Segment Start: Records supplied

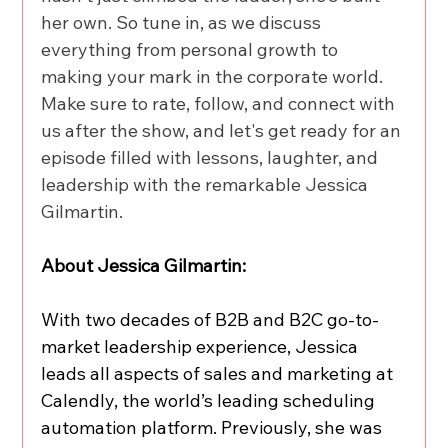
her own. So tune in, as we discuss 
everything from personal growth to 
making your mark in the corporate world. 
Make sure to rate, follow, and connect with 
us after the show, and let's get ready for an 
episode filled with lessons, laughter, and 
leadership with the remarkable Jessica 
Gilmartin.
About Jessica Gilmartin:
With two decades of B2B and B2C go-to-
market leadership experience, Jessica 
leads all aspects of sales and marketing at 
Calendly, the world’s leading scheduling 
automation platform. Previously, she was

Segment End: Records supplied

# Your assignment
Return each line from the data where the string "Gilmartin" can be found.

# Response to this exercise
Gilmartin.
About Jessica Gilmartin:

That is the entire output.